Here are some records; copy every line that holds the word "крові".

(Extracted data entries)
* * * *
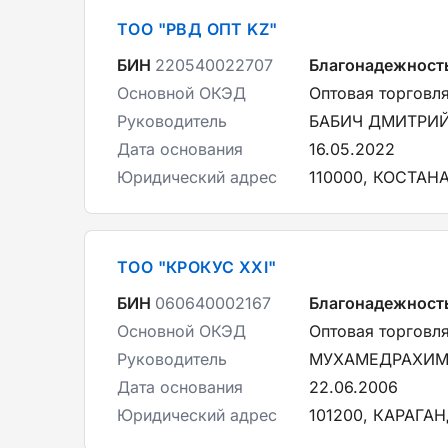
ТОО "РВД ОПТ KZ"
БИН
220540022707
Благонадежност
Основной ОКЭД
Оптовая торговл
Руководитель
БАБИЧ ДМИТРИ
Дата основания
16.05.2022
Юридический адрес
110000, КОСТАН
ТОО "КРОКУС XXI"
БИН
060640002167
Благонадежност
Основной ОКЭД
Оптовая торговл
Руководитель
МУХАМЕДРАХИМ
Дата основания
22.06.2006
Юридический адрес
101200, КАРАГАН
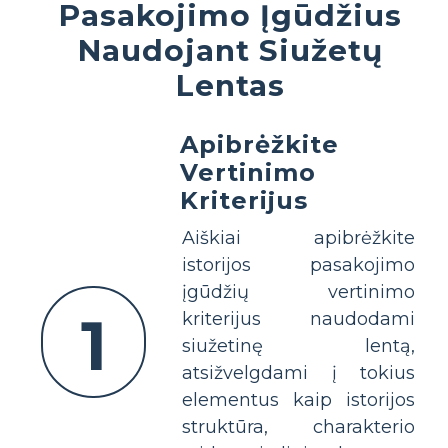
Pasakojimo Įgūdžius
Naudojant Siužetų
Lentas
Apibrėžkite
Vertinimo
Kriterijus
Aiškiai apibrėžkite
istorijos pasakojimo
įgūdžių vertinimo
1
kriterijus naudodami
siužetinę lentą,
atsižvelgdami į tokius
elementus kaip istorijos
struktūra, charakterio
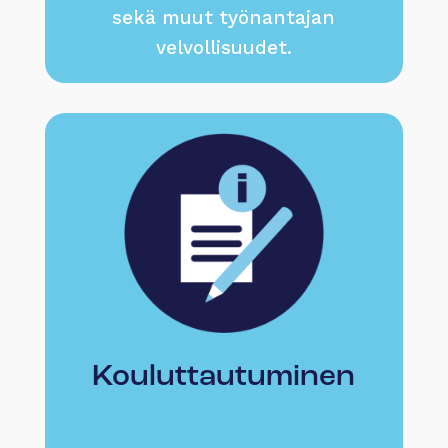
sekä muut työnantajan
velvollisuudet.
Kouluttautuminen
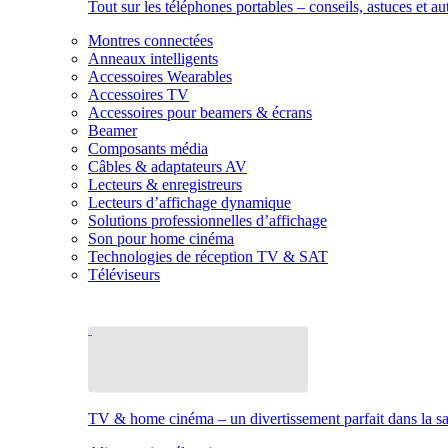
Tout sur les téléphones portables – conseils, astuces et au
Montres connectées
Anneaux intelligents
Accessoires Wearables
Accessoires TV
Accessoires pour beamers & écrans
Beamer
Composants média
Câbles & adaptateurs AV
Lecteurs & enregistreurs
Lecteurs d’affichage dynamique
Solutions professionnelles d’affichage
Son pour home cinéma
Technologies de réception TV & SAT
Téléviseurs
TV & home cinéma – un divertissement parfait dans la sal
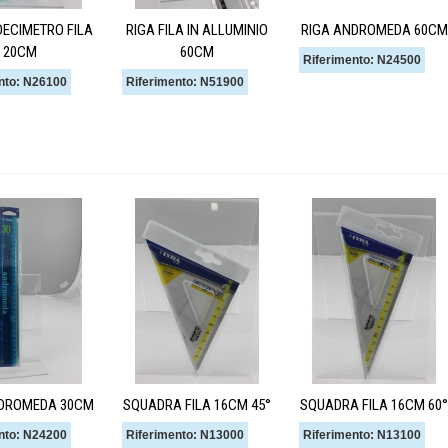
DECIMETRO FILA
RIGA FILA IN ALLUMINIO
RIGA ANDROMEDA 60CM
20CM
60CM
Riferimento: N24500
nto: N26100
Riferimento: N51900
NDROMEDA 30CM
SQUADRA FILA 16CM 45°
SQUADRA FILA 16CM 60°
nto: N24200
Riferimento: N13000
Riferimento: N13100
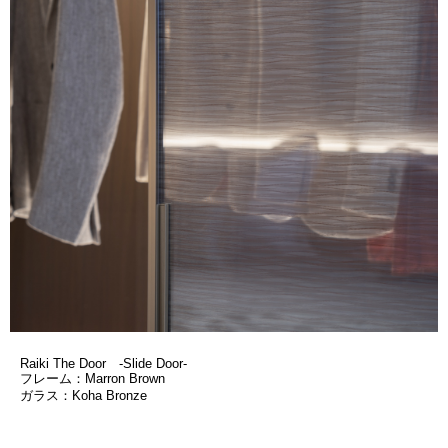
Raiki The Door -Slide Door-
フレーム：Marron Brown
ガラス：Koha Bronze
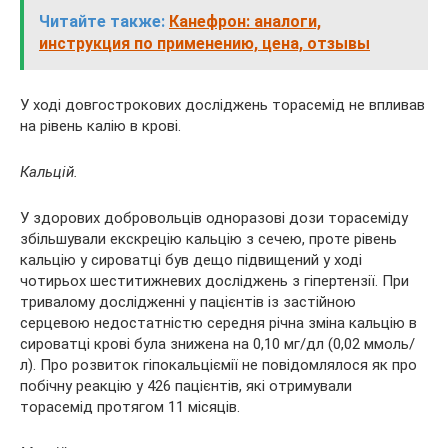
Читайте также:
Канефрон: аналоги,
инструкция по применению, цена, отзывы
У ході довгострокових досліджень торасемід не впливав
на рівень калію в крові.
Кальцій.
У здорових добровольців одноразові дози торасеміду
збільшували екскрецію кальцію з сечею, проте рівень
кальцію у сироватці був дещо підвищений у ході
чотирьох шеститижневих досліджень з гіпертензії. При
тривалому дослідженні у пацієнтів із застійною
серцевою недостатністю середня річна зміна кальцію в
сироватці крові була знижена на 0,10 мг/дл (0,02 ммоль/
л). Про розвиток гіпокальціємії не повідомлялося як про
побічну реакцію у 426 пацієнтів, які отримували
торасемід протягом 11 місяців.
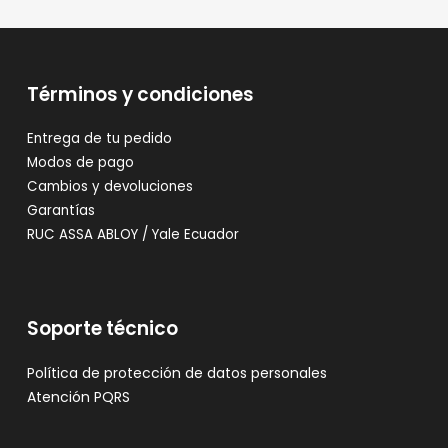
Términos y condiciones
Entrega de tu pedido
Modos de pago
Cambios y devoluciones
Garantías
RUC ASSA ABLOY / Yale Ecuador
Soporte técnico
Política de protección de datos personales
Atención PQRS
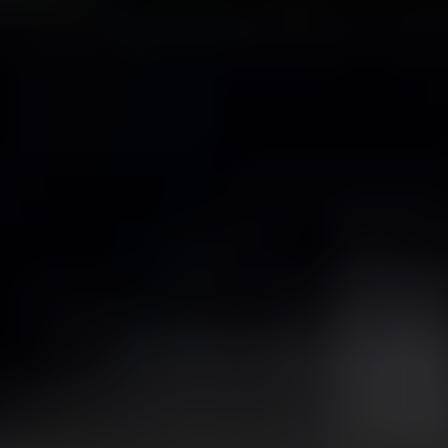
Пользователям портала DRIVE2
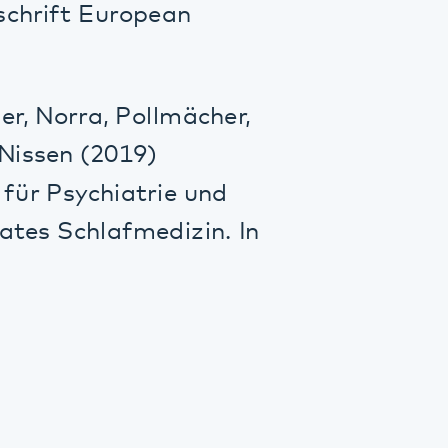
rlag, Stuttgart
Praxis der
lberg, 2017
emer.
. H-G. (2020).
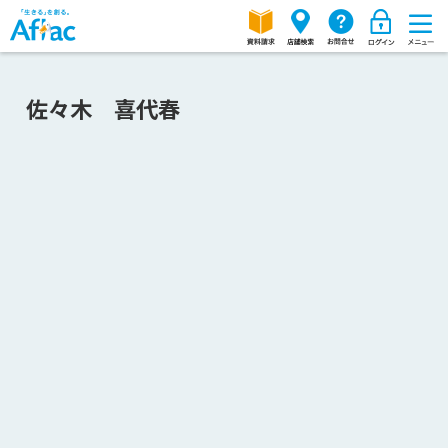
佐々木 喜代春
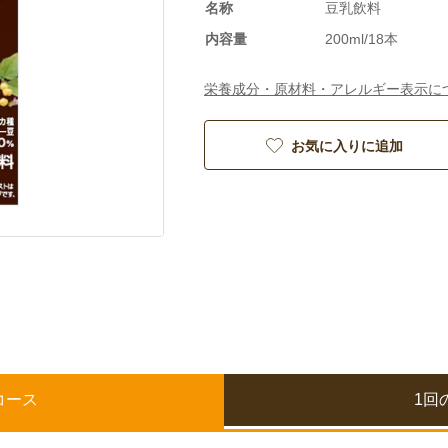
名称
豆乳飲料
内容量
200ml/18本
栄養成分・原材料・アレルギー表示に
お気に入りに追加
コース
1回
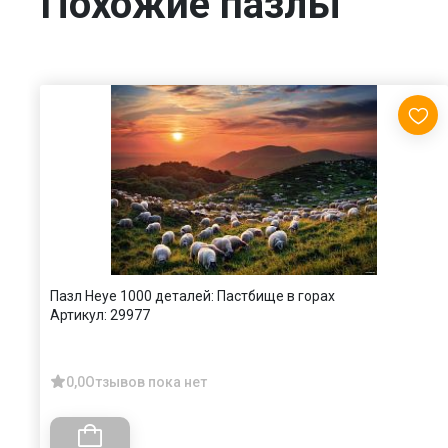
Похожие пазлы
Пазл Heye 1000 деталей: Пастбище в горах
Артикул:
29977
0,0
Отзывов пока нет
* * * *
Solution for this problem:
на рівень калію в крові.
сироватці крові була знижена на 0,10 мг/дл (0,02 ммоль/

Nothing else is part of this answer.